The Crown Jewel of the Spacer Worlds
Aurora was the first world colonized from Earth, settled approximately two thousand years before the events of the Robot novels. Its early settlers brought advanced robotics technology that allowed a small population to control an entire planet. Over centuries, Aurora became the de facto leader of the fifty Spacer worlds.
At its height, Aurora was a paradise of manicured landscapes, palatial estates, and perfect climate control. Each citizen lived on vast personal estates, attended by dozens of robots. The planet's technology far surpassed Earth's, and Aurorans looked down on the teeming billions of the mother world.
Elijah Baley and the Auroran Crisis
Earth detective Elijah Baley was twice summoned to Aurora to investigate crimes that Auroran authorities could not solve—or would not. His partnership with the humaniform robot R. Daneel Olivaw on Aurora proved pivotal to galactic history.
Baley's investigation in 'The Robots of Dawn' uncovered a conspiracy involving the creation of humaniform robots and the political struggle between those who wanted to expand into the galaxy and those who preferred isolation. His success led directly to the Settler movement—Earth's colonization of new worlds without robots.
Legacy and Decline
Aurora's fate serves as a cautionary tale.

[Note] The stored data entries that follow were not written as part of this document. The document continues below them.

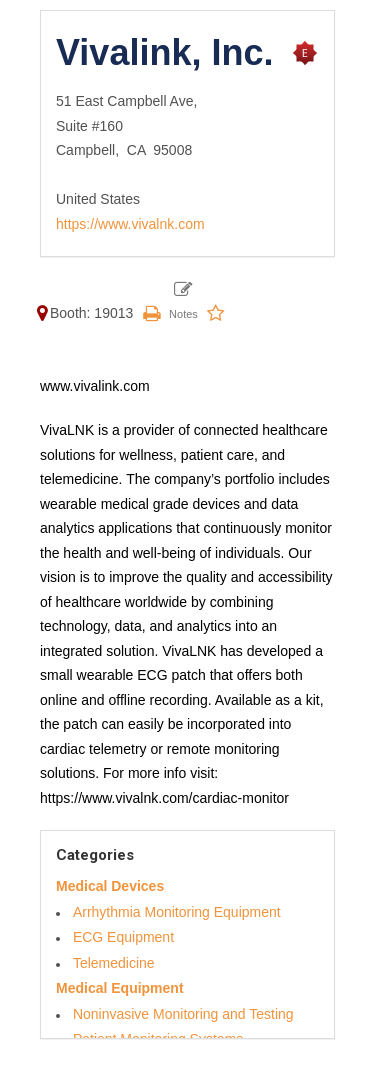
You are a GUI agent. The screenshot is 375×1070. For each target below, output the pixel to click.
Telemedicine (114, 963)
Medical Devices (110, 886)
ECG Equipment (123, 937)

The Spacer worlds' reliance on robots and their refusal to allow immigration or new colonization led to demographic stagnation. As centuries passed, Spacer populations dwindled. By the time of the Galactic Empire, the Spacer worlds were abandoned ruins, their locations largely forgotten.
In 'Foundation and Earth,' Golan Trevize visits the ruins of Aurora and finds it overrun with feral dogs—descendants of the Spacers' pets, now the only living inhabitants of a once-great civilization.